BEGIN

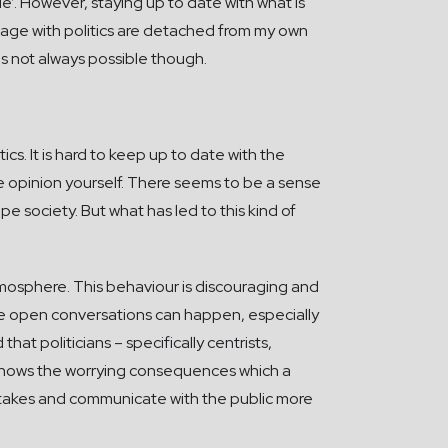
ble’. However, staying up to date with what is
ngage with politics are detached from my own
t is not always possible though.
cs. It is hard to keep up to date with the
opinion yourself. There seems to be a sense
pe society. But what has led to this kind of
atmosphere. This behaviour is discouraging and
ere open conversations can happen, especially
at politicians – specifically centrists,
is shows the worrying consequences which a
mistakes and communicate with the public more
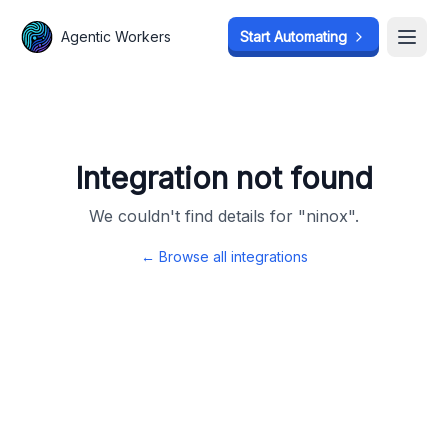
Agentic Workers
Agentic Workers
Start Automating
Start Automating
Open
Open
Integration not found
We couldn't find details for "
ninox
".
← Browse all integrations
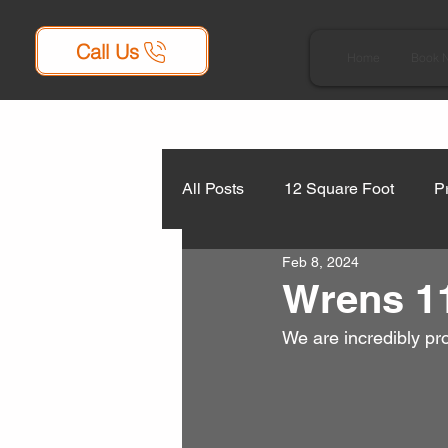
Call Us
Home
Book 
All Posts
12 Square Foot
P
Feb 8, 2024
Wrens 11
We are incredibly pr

END
BEGIN

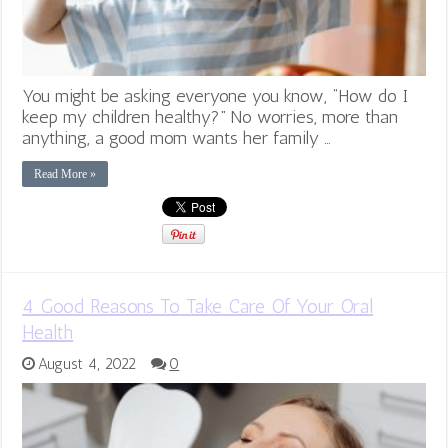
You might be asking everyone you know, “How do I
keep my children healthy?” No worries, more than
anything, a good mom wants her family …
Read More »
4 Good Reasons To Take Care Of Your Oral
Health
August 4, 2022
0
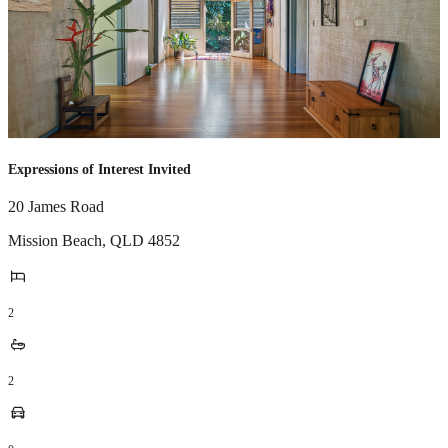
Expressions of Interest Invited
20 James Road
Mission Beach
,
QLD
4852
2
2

END
BEGIN

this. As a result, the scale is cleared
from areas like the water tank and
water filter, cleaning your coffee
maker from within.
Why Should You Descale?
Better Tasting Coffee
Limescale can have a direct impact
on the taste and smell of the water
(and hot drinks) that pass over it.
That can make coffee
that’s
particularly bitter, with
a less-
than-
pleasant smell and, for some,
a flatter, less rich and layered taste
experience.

END

§ About this task
Begin at the line that has "opinion yourself. There seems to be a sense" in the entries above; stop after the line that has "at politicians –". Transcribe exactly those lines and no others.

§ Output of the exercise
opinion yourself. There seems to be a sense
pe society. But what has led to this kind of
atmosphere. This behaviour is discouraging and
ere open conversations can happen, especially
at politicians – specifically centrists,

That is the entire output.